- [Problem details]: Beginning at the line containing "Here is an image. Segment" and continuing to the end of the records below, give each line again exactly as it stands, and only those lines.

- [Stored data]:
============================================================

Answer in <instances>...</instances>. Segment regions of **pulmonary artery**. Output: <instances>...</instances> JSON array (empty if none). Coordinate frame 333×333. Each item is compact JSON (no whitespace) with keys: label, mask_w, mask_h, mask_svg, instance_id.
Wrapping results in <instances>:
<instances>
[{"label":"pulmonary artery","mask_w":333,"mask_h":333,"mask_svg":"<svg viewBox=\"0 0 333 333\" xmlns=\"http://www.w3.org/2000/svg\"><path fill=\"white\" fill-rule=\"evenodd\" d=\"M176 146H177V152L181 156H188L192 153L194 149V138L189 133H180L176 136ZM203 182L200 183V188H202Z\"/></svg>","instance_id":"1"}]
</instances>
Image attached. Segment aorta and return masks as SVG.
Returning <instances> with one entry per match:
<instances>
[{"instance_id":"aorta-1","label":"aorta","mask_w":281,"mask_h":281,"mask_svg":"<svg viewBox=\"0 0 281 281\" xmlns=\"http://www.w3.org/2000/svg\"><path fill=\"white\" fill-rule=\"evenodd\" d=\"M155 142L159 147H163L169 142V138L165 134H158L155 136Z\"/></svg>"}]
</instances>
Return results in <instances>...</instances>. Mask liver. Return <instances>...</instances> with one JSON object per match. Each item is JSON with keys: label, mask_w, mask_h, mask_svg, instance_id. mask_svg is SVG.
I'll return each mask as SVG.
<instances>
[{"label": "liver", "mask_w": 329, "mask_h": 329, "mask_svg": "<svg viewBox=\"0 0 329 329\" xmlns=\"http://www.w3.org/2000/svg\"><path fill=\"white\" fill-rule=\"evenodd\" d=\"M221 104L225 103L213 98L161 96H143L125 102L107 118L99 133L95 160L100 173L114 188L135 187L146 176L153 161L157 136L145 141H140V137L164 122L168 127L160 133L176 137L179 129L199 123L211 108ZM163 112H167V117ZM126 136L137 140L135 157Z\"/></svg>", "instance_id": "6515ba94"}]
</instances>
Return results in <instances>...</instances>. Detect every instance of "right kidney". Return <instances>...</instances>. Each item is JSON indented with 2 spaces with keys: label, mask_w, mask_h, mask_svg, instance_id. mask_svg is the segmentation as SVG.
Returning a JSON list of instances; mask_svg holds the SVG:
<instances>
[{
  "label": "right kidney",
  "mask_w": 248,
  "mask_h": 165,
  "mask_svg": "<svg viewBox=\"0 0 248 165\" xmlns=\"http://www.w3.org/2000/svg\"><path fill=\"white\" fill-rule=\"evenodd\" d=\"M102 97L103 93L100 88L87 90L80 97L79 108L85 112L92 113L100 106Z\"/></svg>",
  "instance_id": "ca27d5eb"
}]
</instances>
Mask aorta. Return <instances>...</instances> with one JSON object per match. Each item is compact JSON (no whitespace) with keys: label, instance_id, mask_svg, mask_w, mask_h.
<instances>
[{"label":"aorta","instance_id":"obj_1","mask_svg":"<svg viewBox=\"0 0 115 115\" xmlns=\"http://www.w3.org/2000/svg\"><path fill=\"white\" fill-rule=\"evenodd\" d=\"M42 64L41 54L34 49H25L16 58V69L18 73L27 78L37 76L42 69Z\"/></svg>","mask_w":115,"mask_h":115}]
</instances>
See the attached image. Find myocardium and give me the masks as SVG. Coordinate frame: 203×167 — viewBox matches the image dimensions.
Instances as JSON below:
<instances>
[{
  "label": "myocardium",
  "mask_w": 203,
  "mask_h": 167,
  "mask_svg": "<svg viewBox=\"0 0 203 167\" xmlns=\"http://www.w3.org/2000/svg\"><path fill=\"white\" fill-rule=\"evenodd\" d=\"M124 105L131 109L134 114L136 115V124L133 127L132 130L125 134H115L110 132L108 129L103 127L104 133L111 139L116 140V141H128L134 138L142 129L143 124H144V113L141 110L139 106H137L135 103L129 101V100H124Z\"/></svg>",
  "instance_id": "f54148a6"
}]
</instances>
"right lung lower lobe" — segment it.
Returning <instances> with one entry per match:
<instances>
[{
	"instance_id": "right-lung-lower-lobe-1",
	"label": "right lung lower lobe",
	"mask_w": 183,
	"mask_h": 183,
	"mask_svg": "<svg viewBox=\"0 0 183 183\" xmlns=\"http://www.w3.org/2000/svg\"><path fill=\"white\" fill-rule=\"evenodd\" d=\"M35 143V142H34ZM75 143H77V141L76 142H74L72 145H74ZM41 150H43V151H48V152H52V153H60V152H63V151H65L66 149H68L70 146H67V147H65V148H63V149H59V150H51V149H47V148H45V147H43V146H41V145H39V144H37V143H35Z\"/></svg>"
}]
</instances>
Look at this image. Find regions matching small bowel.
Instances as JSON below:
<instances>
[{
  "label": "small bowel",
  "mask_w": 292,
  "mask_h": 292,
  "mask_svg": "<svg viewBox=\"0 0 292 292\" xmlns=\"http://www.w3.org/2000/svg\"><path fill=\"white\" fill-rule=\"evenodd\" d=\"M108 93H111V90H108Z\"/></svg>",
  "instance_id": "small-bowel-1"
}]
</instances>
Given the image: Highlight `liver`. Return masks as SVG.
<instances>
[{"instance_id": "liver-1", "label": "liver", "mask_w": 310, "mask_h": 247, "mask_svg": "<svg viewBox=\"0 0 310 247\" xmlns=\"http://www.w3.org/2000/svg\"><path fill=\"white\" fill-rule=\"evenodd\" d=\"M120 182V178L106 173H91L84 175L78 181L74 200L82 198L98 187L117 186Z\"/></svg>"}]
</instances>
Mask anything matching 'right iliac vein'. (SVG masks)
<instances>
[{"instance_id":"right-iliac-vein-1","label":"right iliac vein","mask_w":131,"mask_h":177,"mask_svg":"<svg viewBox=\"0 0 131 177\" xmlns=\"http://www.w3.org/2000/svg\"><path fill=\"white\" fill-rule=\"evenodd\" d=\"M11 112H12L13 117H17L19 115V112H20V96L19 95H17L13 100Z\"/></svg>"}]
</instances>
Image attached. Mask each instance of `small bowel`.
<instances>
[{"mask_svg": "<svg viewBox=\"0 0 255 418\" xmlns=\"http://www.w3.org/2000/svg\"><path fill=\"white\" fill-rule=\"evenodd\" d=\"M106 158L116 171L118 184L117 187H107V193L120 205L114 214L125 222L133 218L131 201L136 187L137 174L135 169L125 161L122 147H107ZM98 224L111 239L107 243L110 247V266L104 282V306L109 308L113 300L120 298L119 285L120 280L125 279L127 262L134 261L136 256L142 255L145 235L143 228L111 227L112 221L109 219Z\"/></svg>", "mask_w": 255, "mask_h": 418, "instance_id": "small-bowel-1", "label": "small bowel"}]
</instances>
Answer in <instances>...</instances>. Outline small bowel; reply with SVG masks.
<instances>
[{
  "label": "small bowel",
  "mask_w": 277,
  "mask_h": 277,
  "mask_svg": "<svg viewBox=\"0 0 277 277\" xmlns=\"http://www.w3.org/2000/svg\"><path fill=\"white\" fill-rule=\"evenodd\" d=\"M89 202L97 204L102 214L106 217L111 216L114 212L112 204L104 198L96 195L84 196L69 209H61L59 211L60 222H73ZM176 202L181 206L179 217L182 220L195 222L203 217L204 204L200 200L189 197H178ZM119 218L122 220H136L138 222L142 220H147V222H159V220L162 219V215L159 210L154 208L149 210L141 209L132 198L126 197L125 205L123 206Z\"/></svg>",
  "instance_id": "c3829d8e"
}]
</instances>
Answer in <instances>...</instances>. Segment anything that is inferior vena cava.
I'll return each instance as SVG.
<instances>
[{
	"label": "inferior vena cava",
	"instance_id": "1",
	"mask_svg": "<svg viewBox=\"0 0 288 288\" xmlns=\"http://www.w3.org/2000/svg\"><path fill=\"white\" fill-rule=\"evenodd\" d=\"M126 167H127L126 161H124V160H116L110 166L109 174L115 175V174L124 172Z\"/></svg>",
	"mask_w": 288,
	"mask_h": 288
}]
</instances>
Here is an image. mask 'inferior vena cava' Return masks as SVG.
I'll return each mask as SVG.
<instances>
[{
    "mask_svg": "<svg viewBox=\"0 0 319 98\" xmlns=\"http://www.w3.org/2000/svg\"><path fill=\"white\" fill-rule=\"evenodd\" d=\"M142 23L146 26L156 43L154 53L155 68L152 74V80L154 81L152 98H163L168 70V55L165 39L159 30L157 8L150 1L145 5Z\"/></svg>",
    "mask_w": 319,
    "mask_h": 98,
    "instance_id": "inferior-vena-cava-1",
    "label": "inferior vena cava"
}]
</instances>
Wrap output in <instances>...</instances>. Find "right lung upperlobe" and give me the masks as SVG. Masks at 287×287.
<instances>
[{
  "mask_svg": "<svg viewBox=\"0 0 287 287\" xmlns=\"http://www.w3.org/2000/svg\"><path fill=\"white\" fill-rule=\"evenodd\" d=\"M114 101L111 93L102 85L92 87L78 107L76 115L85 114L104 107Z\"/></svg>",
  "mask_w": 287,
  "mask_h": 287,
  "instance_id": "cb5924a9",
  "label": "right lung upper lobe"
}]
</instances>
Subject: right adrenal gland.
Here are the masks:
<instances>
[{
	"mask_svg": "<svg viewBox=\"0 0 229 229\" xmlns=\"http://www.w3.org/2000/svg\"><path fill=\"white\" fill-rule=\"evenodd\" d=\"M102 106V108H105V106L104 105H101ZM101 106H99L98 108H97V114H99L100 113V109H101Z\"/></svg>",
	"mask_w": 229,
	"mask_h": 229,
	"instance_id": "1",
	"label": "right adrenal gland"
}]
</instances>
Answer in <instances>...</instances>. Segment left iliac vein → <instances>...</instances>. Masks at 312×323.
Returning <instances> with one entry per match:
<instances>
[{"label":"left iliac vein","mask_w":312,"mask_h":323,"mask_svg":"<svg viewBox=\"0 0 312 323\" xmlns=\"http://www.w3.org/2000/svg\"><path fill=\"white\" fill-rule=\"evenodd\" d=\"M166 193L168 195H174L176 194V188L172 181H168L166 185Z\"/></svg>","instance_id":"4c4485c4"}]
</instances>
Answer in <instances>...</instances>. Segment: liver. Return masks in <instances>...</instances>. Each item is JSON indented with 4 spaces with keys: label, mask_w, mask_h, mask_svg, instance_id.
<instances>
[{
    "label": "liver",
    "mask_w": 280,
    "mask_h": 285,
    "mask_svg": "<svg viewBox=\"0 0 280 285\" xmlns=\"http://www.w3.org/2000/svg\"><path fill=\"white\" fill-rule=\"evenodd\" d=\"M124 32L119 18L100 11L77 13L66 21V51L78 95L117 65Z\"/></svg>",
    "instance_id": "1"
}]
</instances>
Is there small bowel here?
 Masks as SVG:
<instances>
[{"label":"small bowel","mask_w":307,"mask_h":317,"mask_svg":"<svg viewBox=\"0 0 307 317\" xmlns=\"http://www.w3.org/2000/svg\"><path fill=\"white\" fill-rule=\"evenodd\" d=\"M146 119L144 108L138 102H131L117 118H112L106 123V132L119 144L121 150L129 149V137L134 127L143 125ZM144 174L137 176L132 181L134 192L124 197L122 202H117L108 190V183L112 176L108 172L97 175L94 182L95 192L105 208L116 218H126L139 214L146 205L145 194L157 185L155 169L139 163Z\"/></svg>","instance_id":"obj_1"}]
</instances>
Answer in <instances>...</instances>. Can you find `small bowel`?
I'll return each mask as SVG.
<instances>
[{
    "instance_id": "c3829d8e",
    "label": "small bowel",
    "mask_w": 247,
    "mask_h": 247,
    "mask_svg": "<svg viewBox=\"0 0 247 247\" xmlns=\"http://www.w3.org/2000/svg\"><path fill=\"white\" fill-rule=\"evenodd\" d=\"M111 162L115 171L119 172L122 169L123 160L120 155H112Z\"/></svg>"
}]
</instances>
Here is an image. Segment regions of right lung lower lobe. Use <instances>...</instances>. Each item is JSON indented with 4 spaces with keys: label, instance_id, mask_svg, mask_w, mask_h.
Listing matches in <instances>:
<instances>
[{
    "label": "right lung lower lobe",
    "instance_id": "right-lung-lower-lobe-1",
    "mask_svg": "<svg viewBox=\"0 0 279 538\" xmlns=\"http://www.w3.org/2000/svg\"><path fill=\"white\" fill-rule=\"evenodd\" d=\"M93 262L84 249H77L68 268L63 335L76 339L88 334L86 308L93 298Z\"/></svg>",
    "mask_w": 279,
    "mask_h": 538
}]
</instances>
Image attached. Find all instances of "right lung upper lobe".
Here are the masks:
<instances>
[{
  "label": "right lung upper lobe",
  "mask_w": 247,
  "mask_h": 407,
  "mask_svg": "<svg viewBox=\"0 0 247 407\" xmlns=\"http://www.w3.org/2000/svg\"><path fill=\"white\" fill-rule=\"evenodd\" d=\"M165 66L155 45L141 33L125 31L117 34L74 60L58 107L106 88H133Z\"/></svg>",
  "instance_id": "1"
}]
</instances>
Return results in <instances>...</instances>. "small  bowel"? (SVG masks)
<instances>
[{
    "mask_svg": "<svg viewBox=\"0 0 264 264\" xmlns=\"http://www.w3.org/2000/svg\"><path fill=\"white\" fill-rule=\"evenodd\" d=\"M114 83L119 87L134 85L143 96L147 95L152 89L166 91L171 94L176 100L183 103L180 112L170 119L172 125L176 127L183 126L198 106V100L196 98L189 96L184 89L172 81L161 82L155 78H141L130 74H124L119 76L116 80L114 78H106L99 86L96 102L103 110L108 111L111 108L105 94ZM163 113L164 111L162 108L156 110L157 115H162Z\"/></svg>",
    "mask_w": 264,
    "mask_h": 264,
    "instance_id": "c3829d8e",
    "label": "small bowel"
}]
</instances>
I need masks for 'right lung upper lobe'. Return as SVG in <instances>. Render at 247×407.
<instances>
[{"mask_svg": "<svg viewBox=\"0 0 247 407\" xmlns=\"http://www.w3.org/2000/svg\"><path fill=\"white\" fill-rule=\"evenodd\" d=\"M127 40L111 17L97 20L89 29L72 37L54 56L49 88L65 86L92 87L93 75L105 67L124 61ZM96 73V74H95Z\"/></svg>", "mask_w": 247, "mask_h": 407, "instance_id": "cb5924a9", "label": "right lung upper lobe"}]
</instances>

============================================================

- [Problem solution]:
Here is an image. Segment regions of right lung lower lobe. Use <instances>...</instances>. Each item is JSON indented with 4 spaces with keys: label, instance_id, mask_svg, mask_w, mask_h.
Listing matches in <instances>:
<instances>
[{
    "label": "right lung lower lobe",
    "instance_id": "right-lung-lower-lobe-1",
    "mask_svg": "<svg viewBox=\"0 0 279 538\" xmlns=\"http://www.w3.org/2000/svg\"><path fill=\"white\" fill-rule=\"evenodd\" d=\"M93 262L84 249H77L68 268L63 335L76 339L88 334L86 308L93 298Z\"/></svg>",
    "mask_w": 279,
    "mask_h": 538
}]
</instances>
Image attached. Find all instances of "right lung upper lobe".
Here are the masks:
<instances>
[{
  "label": "right lung upper lobe",
  "mask_w": 247,
  "mask_h": 407,
  "mask_svg": "<svg viewBox=\"0 0 247 407\" xmlns=\"http://www.w3.org/2000/svg\"><path fill=\"white\" fill-rule=\"evenodd\" d=\"M165 66L155 45L141 33L125 31L117 34L74 60L58 107L106 88H133Z\"/></svg>",
  "instance_id": "1"
}]
</instances>
Return results in <instances>...</instances>. "small  bowel"? (SVG masks)
<instances>
[{
    "mask_svg": "<svg viewBox=\"0 0 264 264\" xmlns=\"http://www.w3.org/2000/svg\"><path fill=\"white\" fill-rule=\"evenodd\" d=\"M114 83L119 87L134 85L143 96L147 95L152 89L166 91L171 94L176 100L183 103L180 112L170 119L172 125L176 127L183 126L198 106V100L196 98L189 96L184 89L172 81L161 82L155 78H141L130 74H124L119 76L116 80L114 78H106L99 86L96 102L103 110L108 111L111 108L105 94ZM163 113L164 111L162 108L156 110L157 115H162Z\"/></svg>",
    "mask_w": 264,
    "mask_h": 264,
    "instance_id": "c3829d8e",
    "label": "small bowel"
}]
</instances>
I need masks for 'right lung upper lobe'. Return as SVG in <instances>. Render at 247×407.
<instances>
[{"mask_svg": "<svg viewBox=\"0 0 247 407\" xmlns=\"http://www.w3.org/2000/svg\"><path fill=\"white\" fill-rule=\"evenodd\" d=\"M127 40L111 17L97 20L89 29L72 37L54 56L49 88L65 86L92 87L93 75L105 67L124 61ZM96 73V74H95Z\"/></svg>", "mask_w": 247, "mask_h": 407, "instance_id": "cb5924a9", "label": "right lung upper lobe"}]
</instances>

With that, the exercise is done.